### TASK ITEM
In the data that follows, every line containing the word "Mobil" should be returned.

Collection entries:
--*--

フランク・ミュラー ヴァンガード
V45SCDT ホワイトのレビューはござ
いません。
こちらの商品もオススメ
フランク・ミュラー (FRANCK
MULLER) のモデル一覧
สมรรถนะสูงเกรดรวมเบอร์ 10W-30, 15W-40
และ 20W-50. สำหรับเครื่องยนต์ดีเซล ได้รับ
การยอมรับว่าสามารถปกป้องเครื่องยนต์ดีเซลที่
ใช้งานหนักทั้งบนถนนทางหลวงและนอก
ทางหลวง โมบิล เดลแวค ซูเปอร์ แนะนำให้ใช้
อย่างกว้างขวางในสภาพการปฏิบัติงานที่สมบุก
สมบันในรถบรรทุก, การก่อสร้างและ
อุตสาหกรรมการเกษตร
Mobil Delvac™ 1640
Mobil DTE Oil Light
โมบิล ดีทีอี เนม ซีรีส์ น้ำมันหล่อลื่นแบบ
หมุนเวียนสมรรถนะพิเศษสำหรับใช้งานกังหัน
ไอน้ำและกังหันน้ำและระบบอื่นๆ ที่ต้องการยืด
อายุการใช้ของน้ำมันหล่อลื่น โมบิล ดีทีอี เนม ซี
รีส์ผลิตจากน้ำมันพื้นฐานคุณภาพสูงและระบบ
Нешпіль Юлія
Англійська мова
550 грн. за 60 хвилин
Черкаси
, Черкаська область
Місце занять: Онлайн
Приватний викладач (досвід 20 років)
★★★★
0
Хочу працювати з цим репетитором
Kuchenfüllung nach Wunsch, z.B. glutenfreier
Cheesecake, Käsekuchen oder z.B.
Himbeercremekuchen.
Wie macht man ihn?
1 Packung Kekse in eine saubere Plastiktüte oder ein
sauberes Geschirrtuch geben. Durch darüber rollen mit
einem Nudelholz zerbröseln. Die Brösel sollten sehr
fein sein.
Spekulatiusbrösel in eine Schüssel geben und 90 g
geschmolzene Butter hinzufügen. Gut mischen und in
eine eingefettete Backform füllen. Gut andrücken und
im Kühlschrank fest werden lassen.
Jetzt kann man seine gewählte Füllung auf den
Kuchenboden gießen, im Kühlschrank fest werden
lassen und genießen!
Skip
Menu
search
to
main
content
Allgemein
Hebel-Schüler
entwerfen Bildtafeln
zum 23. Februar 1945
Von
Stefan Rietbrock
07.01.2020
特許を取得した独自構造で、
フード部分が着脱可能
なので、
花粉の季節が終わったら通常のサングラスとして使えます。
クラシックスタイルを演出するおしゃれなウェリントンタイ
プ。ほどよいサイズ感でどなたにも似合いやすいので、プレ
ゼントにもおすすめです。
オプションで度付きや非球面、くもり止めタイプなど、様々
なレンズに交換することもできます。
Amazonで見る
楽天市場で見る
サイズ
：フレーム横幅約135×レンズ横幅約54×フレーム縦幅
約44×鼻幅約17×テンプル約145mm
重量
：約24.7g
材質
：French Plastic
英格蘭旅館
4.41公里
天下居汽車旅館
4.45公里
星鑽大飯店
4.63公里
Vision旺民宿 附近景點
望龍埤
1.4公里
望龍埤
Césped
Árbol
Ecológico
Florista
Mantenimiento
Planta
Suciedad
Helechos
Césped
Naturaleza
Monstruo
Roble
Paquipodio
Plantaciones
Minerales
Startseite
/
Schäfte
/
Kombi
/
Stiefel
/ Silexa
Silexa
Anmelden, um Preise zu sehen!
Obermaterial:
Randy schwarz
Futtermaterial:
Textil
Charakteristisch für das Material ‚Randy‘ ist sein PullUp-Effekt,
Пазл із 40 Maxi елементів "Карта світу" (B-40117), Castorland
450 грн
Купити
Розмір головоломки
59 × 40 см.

--*--

### WRITTEN ANSWER
Mobil Delvac™ 1640
Mobil DTE Oil Light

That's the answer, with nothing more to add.